Poker Coaching with Jonathan Little: Playing Top Pair
  • Visit Poker Coaching and play a hand with @JonathanLittle while taking an interactive poker quiz.

With blinds at 400/800, everyone folded to me in the hijack and I raised to 1,700 out of my 32,000 stack with {Q-Spades}{J-Spades}.

There is really no other option in this spot with a 40-big blind stack besides raising. In general, any raise between 2 and 2.75 big blinds is acceptable, although I tend to raise larger as the skill level of the players on the button and big blind increases (because they are the most likely to see the flop).
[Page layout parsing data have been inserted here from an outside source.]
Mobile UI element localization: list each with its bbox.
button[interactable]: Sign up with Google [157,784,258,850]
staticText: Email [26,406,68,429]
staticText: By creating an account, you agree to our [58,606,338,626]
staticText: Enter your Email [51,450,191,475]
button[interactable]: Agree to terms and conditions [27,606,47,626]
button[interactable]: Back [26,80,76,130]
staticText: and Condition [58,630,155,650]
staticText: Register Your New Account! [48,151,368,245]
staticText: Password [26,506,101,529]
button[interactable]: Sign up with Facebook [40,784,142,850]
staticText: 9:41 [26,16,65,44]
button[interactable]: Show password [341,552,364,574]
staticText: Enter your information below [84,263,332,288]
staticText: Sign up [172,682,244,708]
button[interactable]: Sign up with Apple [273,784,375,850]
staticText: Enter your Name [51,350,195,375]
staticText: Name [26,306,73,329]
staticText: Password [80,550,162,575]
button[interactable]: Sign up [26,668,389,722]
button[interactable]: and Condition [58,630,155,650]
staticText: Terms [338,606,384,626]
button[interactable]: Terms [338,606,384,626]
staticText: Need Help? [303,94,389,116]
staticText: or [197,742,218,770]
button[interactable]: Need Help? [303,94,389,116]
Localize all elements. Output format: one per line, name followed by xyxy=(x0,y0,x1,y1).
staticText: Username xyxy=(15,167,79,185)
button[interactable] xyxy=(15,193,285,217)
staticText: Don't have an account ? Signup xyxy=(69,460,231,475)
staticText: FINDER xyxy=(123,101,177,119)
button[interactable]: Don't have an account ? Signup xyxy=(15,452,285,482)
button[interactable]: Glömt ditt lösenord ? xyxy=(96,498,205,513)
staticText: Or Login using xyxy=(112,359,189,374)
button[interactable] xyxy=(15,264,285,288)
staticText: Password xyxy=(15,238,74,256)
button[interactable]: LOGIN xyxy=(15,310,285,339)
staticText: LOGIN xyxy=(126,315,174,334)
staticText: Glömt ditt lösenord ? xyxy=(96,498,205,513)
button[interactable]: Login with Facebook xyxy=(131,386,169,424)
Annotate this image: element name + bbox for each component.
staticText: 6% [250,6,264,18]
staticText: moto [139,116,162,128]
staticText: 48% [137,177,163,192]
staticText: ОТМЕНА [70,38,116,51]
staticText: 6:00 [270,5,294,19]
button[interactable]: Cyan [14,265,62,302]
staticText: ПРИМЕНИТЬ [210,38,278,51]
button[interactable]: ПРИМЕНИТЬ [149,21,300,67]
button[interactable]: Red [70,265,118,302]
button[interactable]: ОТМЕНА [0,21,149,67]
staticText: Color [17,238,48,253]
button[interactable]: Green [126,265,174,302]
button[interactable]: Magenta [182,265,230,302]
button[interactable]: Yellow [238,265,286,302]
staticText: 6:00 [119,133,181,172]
When you give a strong player excellent pot odds by min-raising, he isn't making much of a mistake by calling with a wide range. But when you give him worse odds by raising larger, he will have a difficult time defending too widely.

This time, I apparently wasn't paying attention, as the player in the big blind was a good, loose, and aggressive player. I would have preferred a raise to about 2,200.

Only the big blind called. The flop came {J-Hearts}{6-Spades}{4-Diamonds}, and the big blind checked.

Poker Coaching with Jonathan Little: Playing Top Pair 101

On dry boards (when there are relatively few possible draws) you can bet smaller with your betting range because the preflop raiser often has an advantage with his entire range.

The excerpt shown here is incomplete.